Synthetic Way and Analytic Way
The most of us, including other formal verification project researchers, are relying on the “analytic” way of program verification. That is, program first, verification later. However, using such way means we write a program in a certain language and after that we verify the program satisfying the specification we want; the programming language has no restriction about their programs that can occur with respect to the specification. On the other hand, in using “synthetic” languages such as Coq, we specify the specification precisely and first. Thanking that there is Generalization of Curry-Howard Correspondence, program can be generated if and only if we proved that the program specification is right.
Here we saw two opposite ways of program verification, analytic v.s. synthetic.
I would not mention which is better because the both ways have each weak points.
e.g. synthetic way always can have trivial program. (Even if we write specifications S_1, ... S_n , and if we forget to add a specification S_{n+1} which we need, we can always have the trivial synthetic program. And, the proving technique in synthetic language such as Coq is sometimes much harder than formal verification of program analysis using approximation. )
Guard Condition
Concerning Pen Compiler, currently we have defined Syntax Tree, its Program Graph, and the representation matrix, that is, we have been developing the analytic side.
Particularly, concerning Program Graph, we did not decide how to handle loops in the graph.
One of the analytic way of loop verification is “invariant analyisis” which is studied in the theory of Hoare Logic. However, invariant analysis needs that we have to specify what the invariant is and it might be difficult to find it in cases. Then how to handle loops? For the question, we would like to apply synthetic way to pen compiler. It’s called “guard condition”.
Guard condition asserts that the loop branch condition has inductive data structure and each time we reach the condition, we have to shrink the structure, and it must shrink to just a “point structure”, breaking the loop.
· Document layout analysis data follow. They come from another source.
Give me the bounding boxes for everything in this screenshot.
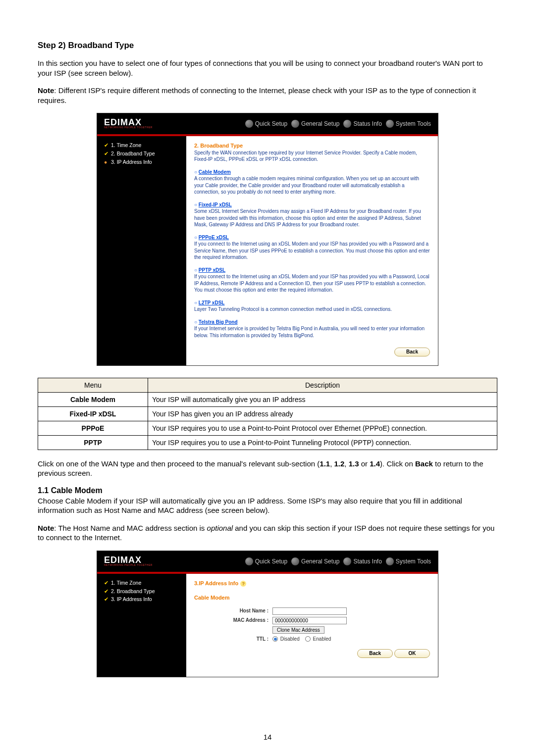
ttl-enabled-label: Enabled (313, 636, 331, 642)
router-main: 2. Broadband Type Specify the WAN connec… (186, 136, 438, 365)
nav-quick-setup-label: Quick Setup (255, 558, 287, 565)
radio-icon: ○ (194, 202, 199, 207)
wizard-step-1-label: 1. Time Zone (111, 142, 141, 148)
hostname-label: Host Name : (194, 607, 272, 614)
globe-icon (245, 557, 253, 565)
radio-icon: ○ (194, 235, 199, 240)
router-screenshot-broadband-type: EDIMAX NETWORKING PEOPLE TOGETHER Quick … (97, 113, 438, 366)
wrench-icon (386, 557, 394, 565)
option-telstra[interactable]: ○ Telstra Big Pond If your Internet serv… (194, 319, 430, 339)
nav-status-info-label: Status Info (353, 120, 381, 127)
hostname-input[interactable] (272, 607, 347, 615)
radio-icon: ○ (194, 319, 199, 325)
mac-row: MAC Address : (194, 617, 430, 624)
option-cable-modem[interactable]: ○ Cable Modem A connection through a cab… (194, 169, 430, 196)
radio-icon: ○ (194, 169, 199, 175)
wizard-step-2[interactable]: ✔2. Broadband Type (104, 587, 182, 596)
section-ref: 1.2 (334, 459, 345, 468)
table-cell-desc: Your ISP will automatically give you an … (148, 392, 497, 406)
table-header-menu: Menu (38, 378, 148, 392)
wizard-step-1[interactable]: ✔1. Time Zone (104, 579, 182, 587)
option-l2tp-head: L2TP xDSL (199, 300, 225, 305)
option-telstra-desc: If your Internet service is provided by … (194, 325, 430, 339)
clone-mac-button[interactable]: Clone Mac Address (272, 626, 324, 634)
nav-system-tools[interactable]: System Tools (386, 120, 431, 128)
brand-tagline: NETWORKING PEOPLE TOGETHER (104, 563, 193, 566)
option-cable-modem-head: Cable Modem (199, 169, 231, 175)
nav-quick-setup-label: Quick Setup (255, 120, 287, 127)
ttl-enabled-radio[interactable] (305, 636, 311, 642)
radio-icon: ○ (194, 300, 199, 305)
page-number: 14 (0, 733, 535, 741)
back-button[interactable]: Back (394, 348, 430, 356)
ttl-disabled-radio[interactable] (272, 636, 278, 642)
table-cell-menu: Cable Modem (38, 392, 148, 406)
intro-paragraph: In this section you have to select one o… (38, 58, 497, 78)
panel-title: 2. Broadband Type (194, 142, 430, 150)
check-icon: ✔ (104, 579, 111, 587)
wizard-step-3-label: 3. IP Address Info (111, 159, 152, 165)
nav-status-info[interactable]: Status Info (343, 120, 381, 128)
note-part-a: : The Host Name and MAC address section … (54, 524, 207, 532)
step-title: Step 2) Broadband Type (38, 41, 497, 50)
option-fixed-ip[interactable]: ○ Fixed-IP xDSL Some xDSL Internet Servi… (194, 202, 430, 228)
mac-label: MAC Address : (194, 617, 272, 624)
option-pptp-desc: If you connect to the Internet using an … (194, 273, 430, 294)
table-cell-menu: Fixed-IP xDSL (38, 406, 148, 421)
nav-quick-setup[interactable]: Quick Setup (245, 120, 287, 128)
panel-title: 3.IP Address Info? (194, 580, 430, 587)
ttl-label: TTL : (194, 636, 272, 643)
section-ref: 1.4 (370, 459, 380, 468)
option-fixed-ip-head: Fixed-IP xDSL (199, 202, 232, 207)
ok-button[interactable]: OK (394, 649, 430, 658)
nav-general-setup[interactable]: General Setup (291, 120, 339, 128)
option-pppoe-head: PPPoE xDSL (199, 235, 229, 240)
option-l2tp[interactable]: ○ L2TP xDSL Layer Two Tunneling Protocol… (194, 300, 430, 313)
brand-logo-text: EDIMAX (104, 119, 193, 126)
option-pppoe-desc: If you connect to the Internet using an … (194, 241, 430, 261)
nav-quick-setup[interactable]: Quick Setup (245, 557, 287, 565)
nav-status-info[interactable]: Status Info (343, 557, 381, 565)
nav-system-tools[interactable]: System Tools (386, 557, 431, 565)
table-header-desc: Description (148, 378, 497, 392)
router-header: EDIMAX NETWORKING PEOPLE TOGETHER Quick … (97, 551, 438, 572)
router-header: EDIMAX NETWORKING PEOPLE TOGETHER Quick … (97, 113, 438, 134)
table-cell-menu: PPPoE (38, 421, 148, 435)
router-nav: Quick Setup General Setup Status Info Sy… (193, 120, 438, 128)
hostname-row: Host Name : (194, 607, 430, 615)
clone-mac-row: Clone Mac Address (194, 626, 430, 634)
wizard-step-2-label: 2. Broadband Type (111, 151, 155, 156)
wizard-step-2[interactable]: ✔2. Broadband Type (104, 150, 182, 158)
wizard-step-3-label: 3. IP Address Info (111, 596, 152, 602)
option-pppoe[interactable]: ○ PPPoE xDSL If you connect to the Inter… (194, 234, 430, 261)
mac-input[interactable] (272, 617, 347, 624)
router-screenshot-cable-modem: EDIMAX NETWORKING PEOPLE TOGETHER Quick … (97, 551, 438, 677)
bullet-icon: ● (104, 158, 111, 166)
back-button[interactable]: Back (357, 649, 393, 658)
broadband-type-description-table: Menu Description Cable Modem Your ISP wi… (38, 378, 497, 450)
info-icon (343, 120, 351, 128)
section-ref: 1.1 (320, 459, 330, 468)
wizard-step-3[interactable]: ●3. IP Address Info (104, 158, 182, 166)
check-icon: ✔ (104, 141, 111, 150)
wizard-step-1[interactable]: ✔1. Time Zone (104, 141, 182, 150)
option-pptp[interactable]: ○ PPTP xDSL If you connect to the Intern… (194, 267, 430, 294)
wizard-step-3[interactable]: ✔3. IP Address Info (104, 595, 182, 604)
nav-general-setup-label: General Setup (301, 120, 339, 127)
after-table-lead: Click on one of the WAN type and then pr… (38, 459, 320, 468)
ttl-radio-group: Disabled Enabled (272, 636, 331, 643)
wizard-sidebar: ✔1. Time Zone ✔2. Broadband Type ✔3. IP … (97, 574, 186, 677)
wizard-sidebar: ✔1. Time Zone ✔2. Broadband Type ●3. IP … (97, 136, 186, 365)
table-row: PPPoE Your ISP requires you to use a Poi… (38, 421, 497, 435)
nav-general-setup[interactable]: General Setup (291, 557, 339, 565)
table-cell-menu: PPTP (38, 435, 148, 450)
ttl-row: TTL : Disabled Enabled (194, 636, 430, 643)
brand-logo: EDIMAX NETWORKING PEOPLE TOGETHER (97, 119, 193, 129)
radio-icon: ○ (194, 267, 199, 273)
nav-general-setup-label: General Setup (301, 558, 339, 565)
option-pptp-head: PPTP xDSL (199, 267, 225, 273)
brand-logo-text: EDIMAX (104, 556, 193, 563)
help-icon[interactable]: ? (240, 581, 246, 587)
note-italic: optional (207, 524, 233, 532)
note-label: Note (38, 86, 54, 95)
For example, Coq compiler uses the guard condition in order that it assures that programs in Coq stops, and it is statically analyzed.
Many compilers, such as solidity, use Integer, but we might not need it.
Rather, we have Natural Numbers( , positive numbers, and integers as in Coq style).
Negative numbers can be represented by natural numbers in double-entry bookkeeping.
We might not need integers in formal ways.
We sometimes say loop branch condition is “noetherian” if it satisfies the guard condition, since the condition sequence is descending and has the end, as descending sequences in algebraic geometry is noetherian if it has the end point named from a great mathematician “Emmy Noether”.
Formal Opcodes
In such assumptions, we cannot use EVM’s ADD
Opcode directory in adding two numbers since ADD
works exactly as defined in EVM.
We have inductive data structures and we have to embed them into EVM. Since embedded EVM code works and it is called in EVM, static checking does not mean even if we check the code carefully in compile time. So, in embedding data structure, we have to define Formal Addition FADD
to be addition with boundary condition check, FMUL
to be multiplication with boundary condition check, and so on. Of course, the gas prices of the Formal Opcodes should be cheap.